Specific Comments on Menendez Climate Change Amendment Findings

Finding (1) Evidence continues to build that increases in atmospheric concentrations of man-made greenhouse gases are contributing to global climate change.

This statement is pure assertion. It supplies no evidence that “evidence continues to build.”

Finding (1) also seems to say more than it does. What matters from a public policy standpoint is not whether the “balance of evidence suggests … a discernible human influence of global climate” (as the IPCC said in its 1996 report), but whether there is any evidence at all that man-made greenhouse gases are causing, or are likely to cause, a climate catastrophe, and whether the benefits of energy-rationing schemes like the Kyoto Protocol would be in any reasonable proportion to their costs. As discussed below, a modest 21st century warming would likely enhance global food security and biodiversity, and Kyoto would be all economic pain for no environmental gain. Mere detection of a human influence on climate would not justify adopting the kinds of policies the Menendez amendment advocates.

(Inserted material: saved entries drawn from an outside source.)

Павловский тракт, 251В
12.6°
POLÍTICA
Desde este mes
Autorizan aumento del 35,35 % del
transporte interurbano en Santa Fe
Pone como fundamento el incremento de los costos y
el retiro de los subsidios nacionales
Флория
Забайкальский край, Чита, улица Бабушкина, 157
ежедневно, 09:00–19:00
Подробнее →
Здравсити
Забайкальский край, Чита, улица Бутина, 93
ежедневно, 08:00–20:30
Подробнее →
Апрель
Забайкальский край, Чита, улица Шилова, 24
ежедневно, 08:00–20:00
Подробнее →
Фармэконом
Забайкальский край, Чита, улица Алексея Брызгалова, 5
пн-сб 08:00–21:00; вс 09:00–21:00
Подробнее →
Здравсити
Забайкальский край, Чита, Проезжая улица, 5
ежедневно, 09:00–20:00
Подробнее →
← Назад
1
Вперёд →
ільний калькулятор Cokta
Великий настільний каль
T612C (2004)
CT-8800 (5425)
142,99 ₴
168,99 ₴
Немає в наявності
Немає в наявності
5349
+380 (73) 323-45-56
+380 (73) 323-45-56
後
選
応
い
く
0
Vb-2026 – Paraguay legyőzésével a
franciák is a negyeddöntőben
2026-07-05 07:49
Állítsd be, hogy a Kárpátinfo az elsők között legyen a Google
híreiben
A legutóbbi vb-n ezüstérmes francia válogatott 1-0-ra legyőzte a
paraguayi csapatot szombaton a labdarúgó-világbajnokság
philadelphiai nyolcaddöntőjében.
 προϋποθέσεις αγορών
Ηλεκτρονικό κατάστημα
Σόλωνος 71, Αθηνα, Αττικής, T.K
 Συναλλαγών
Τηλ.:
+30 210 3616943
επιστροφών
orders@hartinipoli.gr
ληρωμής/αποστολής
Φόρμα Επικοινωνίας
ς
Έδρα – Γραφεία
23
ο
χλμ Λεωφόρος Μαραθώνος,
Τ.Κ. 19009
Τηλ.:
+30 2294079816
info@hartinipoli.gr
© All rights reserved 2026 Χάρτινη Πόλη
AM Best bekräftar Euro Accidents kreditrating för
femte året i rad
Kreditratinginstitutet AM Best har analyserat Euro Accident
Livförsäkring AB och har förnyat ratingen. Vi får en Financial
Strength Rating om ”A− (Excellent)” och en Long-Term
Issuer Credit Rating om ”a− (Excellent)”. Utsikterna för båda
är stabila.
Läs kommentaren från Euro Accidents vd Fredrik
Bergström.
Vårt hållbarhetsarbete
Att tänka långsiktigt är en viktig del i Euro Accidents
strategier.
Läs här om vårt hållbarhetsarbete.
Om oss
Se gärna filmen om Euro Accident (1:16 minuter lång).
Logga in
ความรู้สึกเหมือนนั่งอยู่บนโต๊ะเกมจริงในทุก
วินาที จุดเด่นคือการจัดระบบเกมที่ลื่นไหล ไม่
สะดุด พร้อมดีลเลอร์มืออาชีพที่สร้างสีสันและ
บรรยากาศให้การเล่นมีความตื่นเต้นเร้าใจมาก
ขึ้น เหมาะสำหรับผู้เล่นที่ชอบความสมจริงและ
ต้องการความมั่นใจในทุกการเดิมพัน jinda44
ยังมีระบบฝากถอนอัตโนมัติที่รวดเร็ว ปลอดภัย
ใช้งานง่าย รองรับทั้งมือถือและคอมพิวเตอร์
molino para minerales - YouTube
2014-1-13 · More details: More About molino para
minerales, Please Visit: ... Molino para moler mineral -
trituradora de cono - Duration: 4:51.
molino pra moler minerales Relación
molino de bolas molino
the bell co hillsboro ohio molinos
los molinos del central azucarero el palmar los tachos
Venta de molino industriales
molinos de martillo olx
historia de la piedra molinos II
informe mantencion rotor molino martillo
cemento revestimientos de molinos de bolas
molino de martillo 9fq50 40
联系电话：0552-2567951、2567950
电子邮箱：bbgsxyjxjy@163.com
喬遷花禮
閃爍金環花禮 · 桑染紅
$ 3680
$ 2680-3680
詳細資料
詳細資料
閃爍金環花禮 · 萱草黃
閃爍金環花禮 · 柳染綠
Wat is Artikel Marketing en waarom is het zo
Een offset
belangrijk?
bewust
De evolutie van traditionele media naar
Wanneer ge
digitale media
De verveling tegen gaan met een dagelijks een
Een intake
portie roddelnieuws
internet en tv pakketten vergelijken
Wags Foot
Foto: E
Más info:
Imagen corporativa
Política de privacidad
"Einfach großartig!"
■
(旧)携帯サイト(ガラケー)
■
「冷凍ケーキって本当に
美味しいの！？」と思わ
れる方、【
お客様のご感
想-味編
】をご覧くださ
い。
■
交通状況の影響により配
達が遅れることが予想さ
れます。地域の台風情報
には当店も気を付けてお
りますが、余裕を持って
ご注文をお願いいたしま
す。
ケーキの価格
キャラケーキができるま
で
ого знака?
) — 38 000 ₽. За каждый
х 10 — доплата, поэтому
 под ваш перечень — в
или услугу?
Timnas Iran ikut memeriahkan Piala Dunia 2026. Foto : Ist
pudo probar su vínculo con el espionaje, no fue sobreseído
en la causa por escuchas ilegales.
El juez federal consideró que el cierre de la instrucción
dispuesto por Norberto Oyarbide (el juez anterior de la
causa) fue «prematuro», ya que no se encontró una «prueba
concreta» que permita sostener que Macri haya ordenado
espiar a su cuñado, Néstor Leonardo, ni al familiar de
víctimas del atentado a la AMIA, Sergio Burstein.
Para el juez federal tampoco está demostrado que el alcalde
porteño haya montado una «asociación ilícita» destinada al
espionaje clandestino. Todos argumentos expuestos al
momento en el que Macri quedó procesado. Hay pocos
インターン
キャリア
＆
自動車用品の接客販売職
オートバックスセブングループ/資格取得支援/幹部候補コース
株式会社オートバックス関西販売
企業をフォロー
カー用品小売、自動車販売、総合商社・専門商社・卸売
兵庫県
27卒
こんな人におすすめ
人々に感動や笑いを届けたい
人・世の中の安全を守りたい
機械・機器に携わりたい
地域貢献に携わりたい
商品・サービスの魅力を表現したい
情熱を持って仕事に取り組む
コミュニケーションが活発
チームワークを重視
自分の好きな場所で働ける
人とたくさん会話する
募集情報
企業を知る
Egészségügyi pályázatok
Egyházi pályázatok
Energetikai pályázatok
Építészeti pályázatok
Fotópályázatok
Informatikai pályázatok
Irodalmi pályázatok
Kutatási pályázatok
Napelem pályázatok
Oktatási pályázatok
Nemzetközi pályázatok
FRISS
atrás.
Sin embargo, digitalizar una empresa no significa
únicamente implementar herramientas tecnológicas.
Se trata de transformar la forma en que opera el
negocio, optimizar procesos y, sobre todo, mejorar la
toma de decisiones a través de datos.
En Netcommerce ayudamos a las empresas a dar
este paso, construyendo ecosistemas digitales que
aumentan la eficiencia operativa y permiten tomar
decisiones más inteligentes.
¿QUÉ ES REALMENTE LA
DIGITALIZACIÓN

Although Finding (1) does not specify the “evidence” to which it refers, it more than likely alludes to the IPCC’s Third Assessment Report, particularly Chapter 12, “Detection of Climate Change and Summary of Causes.” Chapter 12 argues that the 0.4-0.8 degree C warming during the 20th century was “very unlikely” to be due “entirely” to natural causes. The chapter offers two main kinds of evidence: temperature records and computer model simulations.